Die Bauindustrie setzt sich aus verschiedenen Bereichen zusammen, wodurch eine pauschale Antwort nicht möglich ist. Architekten, das Planungswesen, Auftraggeber, der Handel und die Industrie, wie auch die ausführenden Unternehmen gehören alle zu der Branche. Doch auch Baustellen an sich zeigen sich unterschiedlich betroffen. Je nach Bauphase sind die Auswirkungen größer oder geringer. Grundsätzlich lassen sich die Auswirkungen auf die Baubranche jedoch als geringer bezeichnen als in anderen Wirtschaftszweigen. In der Baubranche werden wirtschaftliche Einschnitte jedoch oft erst im Nachhinein sichtbar.

Inwiefern Können Sie die Stimmung in der Branche beurteilen?

Es gibt Entwicklungstendenzen, die sich besonders bei den Auftraggebern zeigen. Aktuell werden zwar noch über 60 Prozent der Vorhaben planmäßig umgesetzt, doch üben sich laut unserer Analyse erste Auftraggeber in Zurückhaltung. Ausführende Unternehmen sind momentan noch mit bestehenden Aufgaben ausgelastet. In Deutschland konnte auf den Baustellen weitergearbeitet werden, sofern die Hygienevorschriften umgesetzt wurden. Auf diese Bereiche lässt sich also leicht optimistisch blicken. Das heißt nicht, dass jetzt nicht die ersten ernsten Einschnitte sichtbar werden. Einzelne Gewerke fallen aus, es kommt zu Lieferverzögerungen und somit zu Verzögerungen auf den Baustellen. Wir stellen Informationen für alle kostenfrei zur Verfügung, gleichfalls steht unsere Sentiment Analyse für März auf unserer Webseite bereit.

Wie weisen sich die unterschiedlichen Auswirkungen in den Bauphasen aus?

Die Arbeiten bis kurz vor Baubeginn und die ersten Schritte des Baus laufen weiterhin planmäßig. Problematisch sind die Engpässe bei Baumaterialien, die sich mittlerweile abzeichnen. Gerade im Bereich des Ausbaus und der technischen Gewerke kommt es zu Engpässen. Auch im Bauwesen ist die Globalisierung ein wichtiger Faktor, doch gerade jetzt zeigt sich, dass dies wiederum ein Makel sein kann.

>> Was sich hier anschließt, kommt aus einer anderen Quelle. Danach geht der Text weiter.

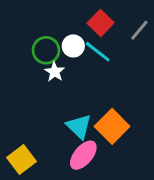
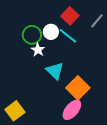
cyan triangle: (79, 126) -> (55, 71), moved
pink ellipse: (83, 155) -> (72, 110), moved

Rohbauprodukte stammen meist aus Deutschland, die Materialien für die Haustechnik oder die für den Ausbau stammen oft von den ausländischen Märkten. Vor allem im Bereich Elektrobauteile und Keramik kommt die Verzögerung zum Vorschein.

Weitreichende Folgen sind zu erwarten

Wenn wir die zur Fertigstellung in ein oder zwei Jahren geplanten Bauprojekte beobachten, können wir stagnierende Zahlen erkennen. Private Bauherren zeigen sich besonders zögerlich und wollen die wirtschaftliche Entwicklung in ihrer eigenen Branche noch abwarten. Dies ist mit einer der Gründe, weshalb die Folgen für die Baubranche noch nicht absehbar sind.

Wie sind die Auswirkungen in den einzelnen Sektoren?

Der Bedarf an Bauvorhaben generell bleibt bestehen. Gewerbliche Immobilien, kommunale Einrichtungen und natürlich privater Wohnraum sind weiterhin gefragt. Im öffentlichen Bereich besteht allgemein eine gefestigte Auftragslage, anders ist dies im privaten Wohnungsbau. Die Bauvorhaben brachen ein, zudem lässt sich erahnen, dass in den Bereichen der Gastronomie und dem Hotelgewerbe Rückgänge zu erwarten sind.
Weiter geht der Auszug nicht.